Explosionsschutz versagt selten in der Zone – sondern häufig zwischen den Disziplinen
In vielen Unternehmen wird Explosionsschutz noch immer zu stark als formale Dokumentationspflicht verstanden. Es gibt eine Zoneneinteilung, ein Explosionsschutzdokument, ausgewählte Ex-Geräte und damit scheint das Thema zunächst abgeschlossen zu sein.
In der betrieblichen Praxis entsteht Sicherheit jedoch nicht allein durch Dokumente. Sicherheit entsteht durch das Zusammenspiel von Prozess, Anlage, Arbeitsmittel, menschlichem Verhalten, Instandhaltung, Prüfung, Änderungskontrolle und technischer Verantwortung.
Eine Ex-Zone beschreibt, wo eine gefährliche explosionsfähige Atmosphäre auftreten kann. Die entscheidende Frage ist jedoch, was danach geschieht. Welche Freisetzungsquelle liegt zugrunde? Wie entwickelt sich das Szenario über die Zeit? Ist die Lüftung tatsächlich verfügbar, wenn sie benötigt wird? Kann eine Störung in der Steuerung zu Druckaufbau, Produktaustritt, Staubaufwirbelung oder Versagen einer Schutzmaßnahme führen? Und ist die ursprünglich gewählte Zündschutzart nach Jahren von Betrieb, Wartung, Umbauten und Alterung noch immer geeignet?
Deshalb muss eine professionelle Explosionsschutzbewertung deutlich weiter gehen als die reine Zoneneinteilung. Die Zündgefahrenbewertung muss zur realen Betriebsweise passen und sich an DIN EN 1127-1 sowie an den relevanten technischen Regeln zum Explosionsschutz orientieren. Prüfungen und Instandhaltung müssen die Anforderungen aus BetrSichV, TRBS 1201 Teil 1 und DIN EN IEC 60079-17 berücksichtigen. Neue Anlagen, Änderungen und Erweiterungen sind aus Sicht von Planung, Auswahl, Errichtung und Erstprüfung nach DIN EN IEC 60079-14 zu betrachten. Wo Maschinen Bestandteil des Prozesses sind, wird zusätzlich die Maschinensicherheit zu einem wesentlichen Teil der Gesamtbewertung.
Diese Schnittstelle wird mit Blick auf 2027 noch wichtiger. Die EU-Maschinenverordnung 2023/1230 rückt Maschinen, unvollständige Maschinen, Gesamtheiten von Maschinen, wesentliche Veränderungen, Sicherheitsfunktionen, Software, Steuerungen und Verantwortlichkeiten in der Lieferkette stärker in den Fokus. In explosionsgefährdeten Bereichen kann eine Maschine daher nicht isoliert betrachtet werden. Sie muss im Kontext der möglichen explosionsfähigen Atmosphäre, der vorhandenen Zündquellen und der betrieblichen Schutzmaßnahmen bewertet werden.

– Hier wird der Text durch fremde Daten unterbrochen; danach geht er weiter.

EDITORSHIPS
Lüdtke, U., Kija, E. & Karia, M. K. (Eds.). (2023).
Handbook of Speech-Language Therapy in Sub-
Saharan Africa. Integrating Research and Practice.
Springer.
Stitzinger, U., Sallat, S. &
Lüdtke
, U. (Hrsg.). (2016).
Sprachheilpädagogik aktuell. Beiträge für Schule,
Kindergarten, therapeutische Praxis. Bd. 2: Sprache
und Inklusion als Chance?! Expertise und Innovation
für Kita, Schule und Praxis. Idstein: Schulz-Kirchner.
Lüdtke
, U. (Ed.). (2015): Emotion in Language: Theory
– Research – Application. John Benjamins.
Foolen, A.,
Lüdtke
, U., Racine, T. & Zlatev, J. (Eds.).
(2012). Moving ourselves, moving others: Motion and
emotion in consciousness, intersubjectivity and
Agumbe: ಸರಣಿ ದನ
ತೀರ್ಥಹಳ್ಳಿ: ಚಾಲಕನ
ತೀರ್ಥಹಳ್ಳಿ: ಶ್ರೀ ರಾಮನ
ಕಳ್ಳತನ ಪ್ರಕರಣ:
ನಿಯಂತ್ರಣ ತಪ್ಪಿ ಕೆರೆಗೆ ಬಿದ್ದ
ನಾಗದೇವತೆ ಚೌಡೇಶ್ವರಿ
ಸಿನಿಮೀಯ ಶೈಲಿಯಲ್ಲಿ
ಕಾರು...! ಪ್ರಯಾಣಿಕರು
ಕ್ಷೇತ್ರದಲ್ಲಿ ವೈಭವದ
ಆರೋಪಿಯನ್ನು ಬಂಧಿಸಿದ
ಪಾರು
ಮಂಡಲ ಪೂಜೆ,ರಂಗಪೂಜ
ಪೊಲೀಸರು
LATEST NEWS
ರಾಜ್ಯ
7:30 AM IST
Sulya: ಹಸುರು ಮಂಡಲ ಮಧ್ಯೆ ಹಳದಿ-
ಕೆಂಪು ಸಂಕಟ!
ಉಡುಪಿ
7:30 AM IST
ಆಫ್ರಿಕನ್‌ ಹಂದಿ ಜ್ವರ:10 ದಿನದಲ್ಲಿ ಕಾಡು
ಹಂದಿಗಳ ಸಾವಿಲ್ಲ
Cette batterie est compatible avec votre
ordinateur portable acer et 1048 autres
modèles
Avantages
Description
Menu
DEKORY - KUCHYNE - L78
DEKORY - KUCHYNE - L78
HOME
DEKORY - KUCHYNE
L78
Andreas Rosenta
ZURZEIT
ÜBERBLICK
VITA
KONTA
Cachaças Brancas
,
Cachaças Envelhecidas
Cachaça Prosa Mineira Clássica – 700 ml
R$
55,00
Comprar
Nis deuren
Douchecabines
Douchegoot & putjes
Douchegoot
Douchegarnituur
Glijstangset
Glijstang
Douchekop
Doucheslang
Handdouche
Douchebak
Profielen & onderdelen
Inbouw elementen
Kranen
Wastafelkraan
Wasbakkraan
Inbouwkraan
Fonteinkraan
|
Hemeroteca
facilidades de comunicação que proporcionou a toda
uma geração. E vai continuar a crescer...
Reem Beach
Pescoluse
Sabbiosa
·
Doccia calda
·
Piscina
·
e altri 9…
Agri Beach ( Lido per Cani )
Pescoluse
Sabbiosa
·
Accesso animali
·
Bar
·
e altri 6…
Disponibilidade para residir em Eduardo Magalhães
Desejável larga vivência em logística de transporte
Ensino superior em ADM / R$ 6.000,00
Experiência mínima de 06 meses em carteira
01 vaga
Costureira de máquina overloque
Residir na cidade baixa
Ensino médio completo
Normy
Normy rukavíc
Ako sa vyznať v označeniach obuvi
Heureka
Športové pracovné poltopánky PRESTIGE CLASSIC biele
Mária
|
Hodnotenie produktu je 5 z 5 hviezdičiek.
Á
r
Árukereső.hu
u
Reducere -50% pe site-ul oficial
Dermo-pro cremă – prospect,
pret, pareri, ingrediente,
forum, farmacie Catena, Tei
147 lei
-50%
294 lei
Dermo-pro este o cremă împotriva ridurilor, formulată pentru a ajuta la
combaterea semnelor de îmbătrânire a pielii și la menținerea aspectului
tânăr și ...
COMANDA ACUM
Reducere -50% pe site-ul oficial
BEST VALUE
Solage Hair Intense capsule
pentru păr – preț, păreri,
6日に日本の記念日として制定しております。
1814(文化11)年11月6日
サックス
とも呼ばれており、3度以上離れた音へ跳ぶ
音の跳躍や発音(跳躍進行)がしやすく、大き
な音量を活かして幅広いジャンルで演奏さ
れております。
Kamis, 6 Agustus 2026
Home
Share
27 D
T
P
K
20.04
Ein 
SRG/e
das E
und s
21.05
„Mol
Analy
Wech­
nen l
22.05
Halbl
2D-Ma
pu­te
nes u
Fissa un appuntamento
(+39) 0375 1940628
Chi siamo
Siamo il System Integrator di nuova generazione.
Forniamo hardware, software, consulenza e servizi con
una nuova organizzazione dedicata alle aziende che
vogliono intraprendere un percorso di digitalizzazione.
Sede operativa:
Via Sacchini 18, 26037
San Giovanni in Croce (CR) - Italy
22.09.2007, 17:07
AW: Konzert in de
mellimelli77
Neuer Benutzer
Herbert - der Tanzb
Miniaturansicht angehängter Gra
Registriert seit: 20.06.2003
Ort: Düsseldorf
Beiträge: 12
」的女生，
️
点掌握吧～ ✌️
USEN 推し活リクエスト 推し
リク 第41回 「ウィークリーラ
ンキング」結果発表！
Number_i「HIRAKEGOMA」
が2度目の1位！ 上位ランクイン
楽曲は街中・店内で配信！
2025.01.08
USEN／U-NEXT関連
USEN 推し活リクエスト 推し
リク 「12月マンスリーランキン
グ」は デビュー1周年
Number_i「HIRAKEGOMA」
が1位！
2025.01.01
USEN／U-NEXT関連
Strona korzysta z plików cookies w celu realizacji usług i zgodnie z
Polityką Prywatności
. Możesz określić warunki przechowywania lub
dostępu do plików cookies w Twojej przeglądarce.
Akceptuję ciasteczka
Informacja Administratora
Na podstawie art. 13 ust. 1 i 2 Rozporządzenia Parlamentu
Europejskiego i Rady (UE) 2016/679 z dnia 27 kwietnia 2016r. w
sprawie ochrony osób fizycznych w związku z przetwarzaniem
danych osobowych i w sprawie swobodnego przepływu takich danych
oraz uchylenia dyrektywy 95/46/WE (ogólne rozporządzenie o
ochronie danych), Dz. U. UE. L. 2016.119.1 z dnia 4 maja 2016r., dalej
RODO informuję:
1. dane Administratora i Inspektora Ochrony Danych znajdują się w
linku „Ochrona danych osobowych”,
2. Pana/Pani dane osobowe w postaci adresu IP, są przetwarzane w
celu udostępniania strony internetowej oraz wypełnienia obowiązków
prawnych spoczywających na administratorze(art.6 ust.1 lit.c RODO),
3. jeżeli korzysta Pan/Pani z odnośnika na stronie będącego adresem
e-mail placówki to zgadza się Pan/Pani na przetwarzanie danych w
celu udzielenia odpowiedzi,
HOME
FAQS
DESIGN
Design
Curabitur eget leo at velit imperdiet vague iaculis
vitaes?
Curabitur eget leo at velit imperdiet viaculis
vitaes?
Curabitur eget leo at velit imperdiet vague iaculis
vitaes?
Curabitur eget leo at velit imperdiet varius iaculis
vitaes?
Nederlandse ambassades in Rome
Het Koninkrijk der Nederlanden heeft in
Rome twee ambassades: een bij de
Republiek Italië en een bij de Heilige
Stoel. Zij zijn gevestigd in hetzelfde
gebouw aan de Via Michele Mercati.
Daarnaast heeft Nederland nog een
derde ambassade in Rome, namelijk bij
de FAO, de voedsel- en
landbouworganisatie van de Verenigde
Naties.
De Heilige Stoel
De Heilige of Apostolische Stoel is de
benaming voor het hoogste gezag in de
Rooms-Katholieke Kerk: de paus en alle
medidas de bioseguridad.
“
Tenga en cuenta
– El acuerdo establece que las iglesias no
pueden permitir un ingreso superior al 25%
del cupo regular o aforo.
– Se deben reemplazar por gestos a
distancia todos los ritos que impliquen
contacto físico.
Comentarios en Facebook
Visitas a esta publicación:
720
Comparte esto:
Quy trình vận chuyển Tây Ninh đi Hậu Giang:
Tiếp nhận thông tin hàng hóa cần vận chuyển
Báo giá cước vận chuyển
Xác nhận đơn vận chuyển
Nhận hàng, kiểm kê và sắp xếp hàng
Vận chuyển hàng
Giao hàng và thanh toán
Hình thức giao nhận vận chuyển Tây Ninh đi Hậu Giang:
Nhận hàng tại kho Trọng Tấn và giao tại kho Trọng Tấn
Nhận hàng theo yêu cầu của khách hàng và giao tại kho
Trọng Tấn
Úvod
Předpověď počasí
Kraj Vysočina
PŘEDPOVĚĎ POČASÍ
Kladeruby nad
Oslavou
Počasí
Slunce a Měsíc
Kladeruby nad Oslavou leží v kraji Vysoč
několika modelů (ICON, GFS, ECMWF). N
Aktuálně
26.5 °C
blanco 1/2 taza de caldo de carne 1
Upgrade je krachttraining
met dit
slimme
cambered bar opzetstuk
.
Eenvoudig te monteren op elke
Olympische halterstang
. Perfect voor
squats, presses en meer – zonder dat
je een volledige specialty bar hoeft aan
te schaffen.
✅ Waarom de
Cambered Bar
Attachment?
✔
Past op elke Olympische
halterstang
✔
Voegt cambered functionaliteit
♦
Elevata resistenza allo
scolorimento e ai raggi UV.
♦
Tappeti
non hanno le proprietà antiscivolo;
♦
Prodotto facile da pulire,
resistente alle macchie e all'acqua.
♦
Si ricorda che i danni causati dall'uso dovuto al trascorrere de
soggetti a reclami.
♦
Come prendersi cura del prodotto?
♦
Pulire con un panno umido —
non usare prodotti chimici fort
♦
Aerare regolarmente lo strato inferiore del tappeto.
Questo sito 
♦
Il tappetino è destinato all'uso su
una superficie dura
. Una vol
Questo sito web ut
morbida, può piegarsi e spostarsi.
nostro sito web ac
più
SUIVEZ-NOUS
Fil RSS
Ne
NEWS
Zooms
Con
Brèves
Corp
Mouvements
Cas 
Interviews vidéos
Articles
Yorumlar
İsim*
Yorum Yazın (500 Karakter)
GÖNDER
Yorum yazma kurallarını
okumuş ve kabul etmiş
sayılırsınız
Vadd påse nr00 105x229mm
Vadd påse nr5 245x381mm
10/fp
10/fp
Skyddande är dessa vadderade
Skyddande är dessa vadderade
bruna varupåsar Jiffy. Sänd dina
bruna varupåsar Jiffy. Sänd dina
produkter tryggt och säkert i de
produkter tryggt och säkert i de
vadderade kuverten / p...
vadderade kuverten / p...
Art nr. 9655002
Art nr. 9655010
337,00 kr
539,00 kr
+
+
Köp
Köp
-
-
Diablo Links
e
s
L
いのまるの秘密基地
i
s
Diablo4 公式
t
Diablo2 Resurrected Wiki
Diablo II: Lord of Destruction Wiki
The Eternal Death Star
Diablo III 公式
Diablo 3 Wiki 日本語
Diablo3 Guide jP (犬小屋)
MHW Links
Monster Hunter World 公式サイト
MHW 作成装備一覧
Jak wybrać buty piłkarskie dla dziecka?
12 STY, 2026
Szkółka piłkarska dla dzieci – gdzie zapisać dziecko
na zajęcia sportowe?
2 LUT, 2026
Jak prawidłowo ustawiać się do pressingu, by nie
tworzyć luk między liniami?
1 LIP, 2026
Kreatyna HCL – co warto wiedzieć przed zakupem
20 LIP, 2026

Genau hier liegt der Wert von HAZOP, LOPA und SIL. Nicht als Schlagworte, sondern als Werkzeuge, um Prozessszenarien technisch nachvollziehbar zu machen. Eine Abweichung wie höhere Temperatur, geringerer Durchfluss, Druckanstieg, fehlende Inertisierung oder unzureichende Absaugung ist selten ein einzelnes Ereignis. Häufig handelt es sich um eine Entwicklungskette. Erst wenn diese Kette verstanden wird, lässt sich beurteilen, welche Schutzebenen erforderlich sind und ob sie unabhängig, zuverlässig und nachweisbar wirksam sind.
Explosionsschutz erfordert daher eine integrierte Betrachtung:
von der Freisetzungsquelle zur Zone;
von der Zone zur Zündgefahrenbewertung;
von der Zündgefahrenbewertung zur Auswahl geeigneter Geräte und Schutzsysteme;
von der Auswahl zur fachgerechten Errichtung;
von der Prüfung zum sicheren Betrieb;
von der Änderung zur erneuten Bewertung;
vom Szenario zur nachweisbaren Risikominderung.
Die Erfahrung aus vielen industriellen Anlagen zeigt: Die Gefahr liegt nicht nur im vorhandenen Gas, Dampf, Nebel oder Staub. Die Gefahr liegt oft in der blinden Stelle zwischen den Fachdisziplinen.
Prozesssicherheit, Explosionsschutz, Maschinensicherheit und funktionale Sicherheit dürfen deshalb nicht als getrennte Dossiers nebeneinander bestehen. Sie müssen technisch miteinander verbunden werden.
Denn eine gefährliche explosionsfähige Atmosphäre verlangt keinen Haken auf einer Checkliste.
Sie verlangt technisches Verständnis.